There are times when I feel proud to be a cricket lover, times when I feel a certain, though clearly undeserved, frisson of reflected glory when agnostics become believers.
Despite being several thousand miles away and despite having no partisan interest in who won today’s World Cup final, I have felt a connection and pleasure that I hadn’t expected.
The preview of the match on last night’s BBC 10 O’Clock News was a bundle of cliches (“they’re calling it the clash of the titans” etc) but it was still a joy to behold. To hear Fiona Bruce talking about – and pretty much pronouncing their names’ correctly – Murali and Tendulkar was uplifting.
Before the World Cup started I was largely indifferent to it but the tournament has surprised. It’s been way too long, of course, it’s been fun and joyous and there’s been plenty of damn good cricket.
And an India-Sri Lanka final was the most appropriate climax for an Asian World Cup showcase. It wasn’t quite as close as neutrals would have liked but it was still compelling – and that was just the faces of the Indian supporters. Numb disbelief when Sachin departed for 18 turned to concentrated angst as their team’s run-chase unfolded.
England might have been exhausted and spent five weeks playing from memory but one of the great things about this tournament has been the quality of the cricket and that star players have shown their best side.
England might still be Ashes-obsessed but for everyone else the World Cup is the pinnacle. We didn’t get the prescribed Tendulkar hundred but MS Dhoni’s innings – and the way he finished the match – was indicative of world class and star quality, as was Mahela Jayawardene’s brilliantly-paced century for Sri Lanka and Lasith Malinga’s dismissals of India’s two galactico openers.
I quite fancied Sri Lanka to win but Angelo Mathews’ absence and Murali’s lack of mobility was, I suppose, too much to bear. The omission of Ajantha Mendis was curious case of over-analysis. Making three unforced changes for a World Cup final is asking for trouble.
India’s shock victory in the 1983 World Cup lit a fire under the game in that country that has yet to go out. Their World Twenty20 title in 2007 turned them from 20-over sceptics into obsessives and gave birth to the IPL.
So what does this victory do for Indian cricket? It’s a bit like asking what birthday present one buys for the man who has everything.
The legacy is not so much a national one as a personal one. Sachin Tendulkar was chaired round the field on the shoulders of his team-mates. He didn’t make runs but this victory is the reward for his relentless brilliance.

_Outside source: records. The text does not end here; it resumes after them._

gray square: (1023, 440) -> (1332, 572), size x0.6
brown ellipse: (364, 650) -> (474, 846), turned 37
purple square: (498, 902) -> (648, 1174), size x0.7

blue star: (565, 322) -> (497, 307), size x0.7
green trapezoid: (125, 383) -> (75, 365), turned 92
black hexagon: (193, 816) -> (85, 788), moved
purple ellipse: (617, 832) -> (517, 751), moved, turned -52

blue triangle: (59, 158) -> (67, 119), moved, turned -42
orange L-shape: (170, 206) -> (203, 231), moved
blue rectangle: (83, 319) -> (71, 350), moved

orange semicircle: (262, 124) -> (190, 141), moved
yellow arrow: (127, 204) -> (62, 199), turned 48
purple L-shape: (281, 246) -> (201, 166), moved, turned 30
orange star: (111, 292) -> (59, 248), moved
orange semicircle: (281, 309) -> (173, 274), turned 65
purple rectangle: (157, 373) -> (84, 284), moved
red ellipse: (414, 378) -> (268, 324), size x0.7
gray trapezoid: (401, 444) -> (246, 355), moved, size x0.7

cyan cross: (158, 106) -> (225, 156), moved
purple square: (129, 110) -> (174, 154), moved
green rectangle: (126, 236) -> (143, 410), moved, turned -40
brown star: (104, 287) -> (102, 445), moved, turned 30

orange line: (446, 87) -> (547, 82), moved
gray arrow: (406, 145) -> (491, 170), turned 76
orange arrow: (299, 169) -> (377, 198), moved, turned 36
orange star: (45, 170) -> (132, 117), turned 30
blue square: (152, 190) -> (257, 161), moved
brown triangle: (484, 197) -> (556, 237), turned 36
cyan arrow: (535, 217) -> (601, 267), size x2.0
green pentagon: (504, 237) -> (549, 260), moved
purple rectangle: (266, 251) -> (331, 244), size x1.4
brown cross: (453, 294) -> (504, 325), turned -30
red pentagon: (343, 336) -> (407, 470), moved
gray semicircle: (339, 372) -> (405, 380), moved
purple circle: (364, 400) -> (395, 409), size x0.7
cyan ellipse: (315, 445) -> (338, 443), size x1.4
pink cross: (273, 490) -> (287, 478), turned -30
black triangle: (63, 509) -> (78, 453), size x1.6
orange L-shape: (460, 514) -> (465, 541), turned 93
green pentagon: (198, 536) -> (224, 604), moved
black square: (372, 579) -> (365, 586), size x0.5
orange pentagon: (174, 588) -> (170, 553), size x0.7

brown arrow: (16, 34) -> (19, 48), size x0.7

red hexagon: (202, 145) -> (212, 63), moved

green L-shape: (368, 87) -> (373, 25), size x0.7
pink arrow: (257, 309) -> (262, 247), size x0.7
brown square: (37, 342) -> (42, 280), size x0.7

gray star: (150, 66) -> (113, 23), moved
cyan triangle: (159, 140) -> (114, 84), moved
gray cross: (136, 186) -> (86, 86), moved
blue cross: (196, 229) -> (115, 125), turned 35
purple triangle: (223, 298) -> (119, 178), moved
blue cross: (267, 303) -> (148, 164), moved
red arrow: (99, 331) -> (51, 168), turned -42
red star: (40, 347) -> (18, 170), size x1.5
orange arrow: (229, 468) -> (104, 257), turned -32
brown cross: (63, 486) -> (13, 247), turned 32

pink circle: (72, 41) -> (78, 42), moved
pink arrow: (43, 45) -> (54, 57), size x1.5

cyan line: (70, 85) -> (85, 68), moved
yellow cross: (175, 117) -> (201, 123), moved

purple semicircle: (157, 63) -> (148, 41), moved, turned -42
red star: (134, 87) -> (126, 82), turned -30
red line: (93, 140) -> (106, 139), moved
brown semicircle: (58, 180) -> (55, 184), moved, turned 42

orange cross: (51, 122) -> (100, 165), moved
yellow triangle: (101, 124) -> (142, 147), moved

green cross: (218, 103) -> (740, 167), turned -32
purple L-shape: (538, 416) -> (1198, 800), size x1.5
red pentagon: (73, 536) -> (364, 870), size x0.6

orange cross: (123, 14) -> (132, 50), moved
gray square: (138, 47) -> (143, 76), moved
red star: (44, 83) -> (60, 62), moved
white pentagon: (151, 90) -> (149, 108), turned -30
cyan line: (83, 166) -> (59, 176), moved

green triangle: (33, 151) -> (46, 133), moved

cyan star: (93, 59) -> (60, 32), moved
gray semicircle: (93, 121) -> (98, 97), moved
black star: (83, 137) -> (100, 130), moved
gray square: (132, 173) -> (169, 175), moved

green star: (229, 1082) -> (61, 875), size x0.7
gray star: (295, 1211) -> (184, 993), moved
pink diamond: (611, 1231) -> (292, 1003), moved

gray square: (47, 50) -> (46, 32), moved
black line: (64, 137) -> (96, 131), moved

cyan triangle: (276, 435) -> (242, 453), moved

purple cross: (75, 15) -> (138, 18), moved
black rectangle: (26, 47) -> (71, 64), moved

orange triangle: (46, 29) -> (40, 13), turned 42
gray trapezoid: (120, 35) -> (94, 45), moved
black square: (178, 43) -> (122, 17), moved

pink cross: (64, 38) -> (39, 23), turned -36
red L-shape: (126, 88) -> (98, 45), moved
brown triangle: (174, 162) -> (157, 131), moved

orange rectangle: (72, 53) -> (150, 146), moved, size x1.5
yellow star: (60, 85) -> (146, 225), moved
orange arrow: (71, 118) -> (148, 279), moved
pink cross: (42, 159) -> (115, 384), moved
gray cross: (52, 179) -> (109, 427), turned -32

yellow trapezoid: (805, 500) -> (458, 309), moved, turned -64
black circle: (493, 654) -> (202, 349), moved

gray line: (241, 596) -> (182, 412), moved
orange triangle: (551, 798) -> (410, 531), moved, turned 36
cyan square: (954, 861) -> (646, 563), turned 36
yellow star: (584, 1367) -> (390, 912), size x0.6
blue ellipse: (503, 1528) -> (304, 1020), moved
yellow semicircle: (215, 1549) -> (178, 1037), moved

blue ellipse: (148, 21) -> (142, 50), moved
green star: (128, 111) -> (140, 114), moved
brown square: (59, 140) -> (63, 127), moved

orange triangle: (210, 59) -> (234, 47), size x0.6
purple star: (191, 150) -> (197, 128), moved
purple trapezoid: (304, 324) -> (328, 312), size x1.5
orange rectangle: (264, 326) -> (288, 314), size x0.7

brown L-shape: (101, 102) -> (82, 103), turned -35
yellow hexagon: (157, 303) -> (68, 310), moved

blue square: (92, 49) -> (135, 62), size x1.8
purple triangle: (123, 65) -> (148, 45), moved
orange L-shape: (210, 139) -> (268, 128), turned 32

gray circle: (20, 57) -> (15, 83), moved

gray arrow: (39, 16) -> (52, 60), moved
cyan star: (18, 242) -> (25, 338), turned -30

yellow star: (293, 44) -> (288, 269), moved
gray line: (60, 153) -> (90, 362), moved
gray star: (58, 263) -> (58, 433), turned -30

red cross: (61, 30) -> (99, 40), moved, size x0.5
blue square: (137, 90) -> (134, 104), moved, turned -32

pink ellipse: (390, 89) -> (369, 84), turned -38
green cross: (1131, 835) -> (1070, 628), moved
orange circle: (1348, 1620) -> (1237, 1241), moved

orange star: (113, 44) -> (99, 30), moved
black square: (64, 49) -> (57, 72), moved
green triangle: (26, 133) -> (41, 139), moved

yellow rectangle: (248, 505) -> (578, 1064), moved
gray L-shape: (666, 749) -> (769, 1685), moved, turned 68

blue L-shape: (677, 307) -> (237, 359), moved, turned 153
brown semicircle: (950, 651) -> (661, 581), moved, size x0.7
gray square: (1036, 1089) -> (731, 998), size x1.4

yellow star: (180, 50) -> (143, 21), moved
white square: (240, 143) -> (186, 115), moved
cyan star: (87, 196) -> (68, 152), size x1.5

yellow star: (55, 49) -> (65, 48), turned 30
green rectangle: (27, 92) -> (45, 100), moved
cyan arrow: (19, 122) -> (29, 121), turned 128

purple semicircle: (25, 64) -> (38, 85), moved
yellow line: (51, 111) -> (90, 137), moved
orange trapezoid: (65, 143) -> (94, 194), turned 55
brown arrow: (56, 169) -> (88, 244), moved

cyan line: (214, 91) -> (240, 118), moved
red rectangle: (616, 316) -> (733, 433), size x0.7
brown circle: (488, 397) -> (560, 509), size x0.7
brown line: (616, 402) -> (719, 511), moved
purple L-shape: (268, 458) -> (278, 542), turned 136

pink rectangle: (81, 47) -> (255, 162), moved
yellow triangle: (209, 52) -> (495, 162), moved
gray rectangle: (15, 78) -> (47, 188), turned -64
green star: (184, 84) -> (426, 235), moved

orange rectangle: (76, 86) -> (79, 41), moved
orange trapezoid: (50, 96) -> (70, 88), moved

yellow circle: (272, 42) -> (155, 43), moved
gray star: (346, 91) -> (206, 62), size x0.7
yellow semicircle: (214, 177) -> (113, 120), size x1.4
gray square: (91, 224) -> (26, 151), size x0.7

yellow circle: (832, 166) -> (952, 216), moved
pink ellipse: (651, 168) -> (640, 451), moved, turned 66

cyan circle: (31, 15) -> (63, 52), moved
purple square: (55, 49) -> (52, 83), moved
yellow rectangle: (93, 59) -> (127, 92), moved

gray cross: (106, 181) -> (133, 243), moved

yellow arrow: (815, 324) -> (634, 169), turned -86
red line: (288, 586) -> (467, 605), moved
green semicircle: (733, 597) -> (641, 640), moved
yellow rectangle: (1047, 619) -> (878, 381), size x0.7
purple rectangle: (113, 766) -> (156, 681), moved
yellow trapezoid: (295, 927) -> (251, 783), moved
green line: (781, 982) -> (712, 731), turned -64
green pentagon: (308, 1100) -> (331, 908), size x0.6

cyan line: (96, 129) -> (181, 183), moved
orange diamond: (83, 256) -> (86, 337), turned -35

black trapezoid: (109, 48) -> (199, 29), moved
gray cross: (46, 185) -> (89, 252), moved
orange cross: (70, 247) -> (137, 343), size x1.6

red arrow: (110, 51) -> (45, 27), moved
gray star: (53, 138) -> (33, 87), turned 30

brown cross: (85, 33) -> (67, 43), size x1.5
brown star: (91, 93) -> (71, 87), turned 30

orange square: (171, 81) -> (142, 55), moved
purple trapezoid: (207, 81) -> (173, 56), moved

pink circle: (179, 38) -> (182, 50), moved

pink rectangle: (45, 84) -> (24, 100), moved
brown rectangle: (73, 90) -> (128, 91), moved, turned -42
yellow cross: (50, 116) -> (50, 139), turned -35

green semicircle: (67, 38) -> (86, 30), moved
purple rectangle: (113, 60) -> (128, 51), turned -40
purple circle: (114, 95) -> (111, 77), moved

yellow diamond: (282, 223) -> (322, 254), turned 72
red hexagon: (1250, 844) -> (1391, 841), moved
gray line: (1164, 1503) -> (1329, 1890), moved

Indians do not bear contemplating his retirement though maybe they can now. They won this match without contributions from their two biggest stars. Tendulkar and Virender Sehwag, whose duck was his first in an ODI for four-and-a-half years, made 18 between them.
It was Gambhir, Kohli and Dhoni, all under 30, who delivered. And Kohli’s comment to Nasser Hussain about transporting Tendulkar around the Wankhede Stadium was as smooth as batting technique: “He’s been carrying the burden of a nation for 20 years so it’s about time we carried him.”
The greatest legacy of the tournament, though, has been the re-invigoration of the 50-over game. But central to that is the balance between bat and ball. It hasn’t been a run-fest and thank goodness for that. There are plenty of lessons for the ICC to learn from the World Cup. Let’s hope they do so.